The Emergence of the LLM Tech Stack
Exciting developments ahead.

The generative AI sphere is advancing at lightning speed now. I think we all miss the Javascript days at this point when something comes out, but it’s just “one more framework.” Today (April 2023), we are witnessing a stack being formed, solidifying, and taking shape. This is what is emerging on the scene:
Storage Layer
Compared to the other stacks, this is equivalent to the Database Layer of any other stack. The special particularity of this one is that we have another paradigm, the Vector Database. Without getting into much detail, this database converts the words into numbers, that are used as “nearest neighbor” indexes to assess how closely similar objects are to one another or to a search query. It's used for semantic search, nowadays as a state of art, the Pinecone database combined with OpenAI is an excellent tool for semantic search. Here is an example from the documentation.
Model Layer
This is the layer where you essentially choose the Large Language Model (LLM). The points are all agnostic here, and you always have embeddings that will use the layer below to access the data and finetuning. Currently, OpenAI dominates the scene, but in the future, open-source models from Meta or StabilityAI could take up some share. The crucial aspect here is that it needs to be plug-and-play.
Service/Chain Layer
If you want to compare anything with this layer, it would be something close to Kubernetes or Terraform, I should say. The high-level part combines all the other components.

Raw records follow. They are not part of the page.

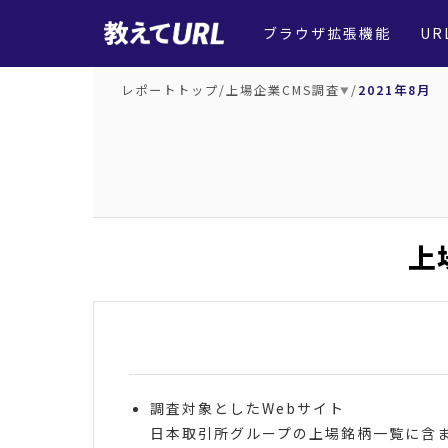
ブラウザ拡張機能
UR
レポートトップ
/
上場企業CMS調査
/
2021年8月
▼
上
調査対象としたWebサイト
日本取引所グループの上場銘柄一覧に含まれ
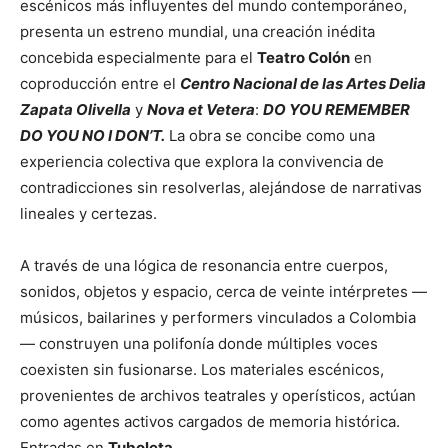
escénicos más influyentes del mundo contemporáneo,
presenta un estreno mundial, una creación inédita
concebida especialmente para el
Teatro Colón
en
coproducción entre el
Centro Nacional de las Artes Delia
Zapata Olivella
y
Nova et Vetera
:
DO YOU REMEMBER
DO YOU NO I DON’T.
La obra se concibe como una
experiencia colectiva que explora la convivencia de
contradicciones sin resolverlas, alejándose de narrativas
lineales y certezas.
A través de una lógica de resonancia entre cuerpos,
sonidos, objetos y espacio, cerca de veinte intérpretes —
músicos, bailarines y performers vinculados a Colombia
— construyen una polifonía donde múltiples voces
coexisten sin fusionarse. Los materiales escénicos,
provenientes de archivos teatrales y operísticos, actúan
como agentes activos cargados de memoria histórica.
Entradas en
Tuboleta.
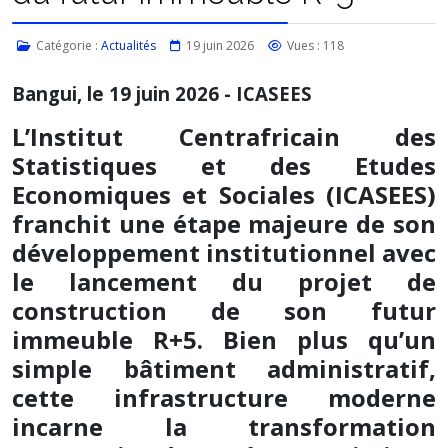
Catégorie :
Actualités
19 juin 2026
Vues : 118
Bangui, le 19 juin 2026 - ICASEES
L’Institut Centrafricain des
Statistiques et des Etudes
Economiques et Sociales (ICASEES)
franchit une étape majeure de son
développement institutionnel avec
le lancement du projet de
construction de son futur
immeuble R+5. Bien plus qu’un
simple bâtiment administratif,
cette infrastructure moderne
incarne la transformation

Chain architecture, particularly the one developed by LangChain, should become the industry standard in my opinion. It’s quite new, but the idea is solid, and the integration of all concepts looks impressive. It utilizes the layers below and introduces other concepts and patterns, like Agents, to make an entire application work.

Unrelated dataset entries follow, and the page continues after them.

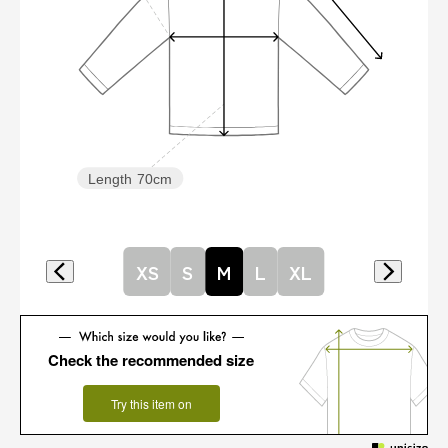
Length
70cm
XS
S
M
L
XL
Check the recommended size
Try this item on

Also, it depends on how “low-end” this layer will be. This is where OpenAI plugins also exist, which will be an end-user app by itself. Depending on what you need as an end consumer, plugins like Zapier may be more than enough.
This will be the most crucial layer, regardless of future developments. If you want to use an analogy, LangChain is to OpenAI what Terraform is to AWS or Azure.
UI Layer
This layer is the final layer, the presentation if you will. It would be more closely related to Power BI or Tableau in terms of comparison.
For LangChain, we now have Flow Chain emerging, and it looks amazing; you can view the repository here.

Other contenders
There are always other solutions that tend to be “SaaS for profit” oriented, which also bring strengths, particularly in the enterprise-grade world. One of them is Microsoft, and the image below says it all:

Microsoft Graph is a dear tool for all the .NET developers, myself included. This is just a small stretch of what has been showcased in terms of Office Copilot, as well as other “one tool to conquer them all” types of approaches, like Power BI or Power Apps.
Of course, Google will attempt the same thing, but let’s see how it goes.
Some things stay at it is
The lingua franca is still Python, and other user-friendly tools remain the same, such as Jupyter Notebook and Google Colab.
Final Thoughts
The stack is emerging, and the title “prompt engineering” may not be as charming as it seems nowadays. In my humble opinion, everything is gravitating towards a “distro” of data science. And it looks amazing.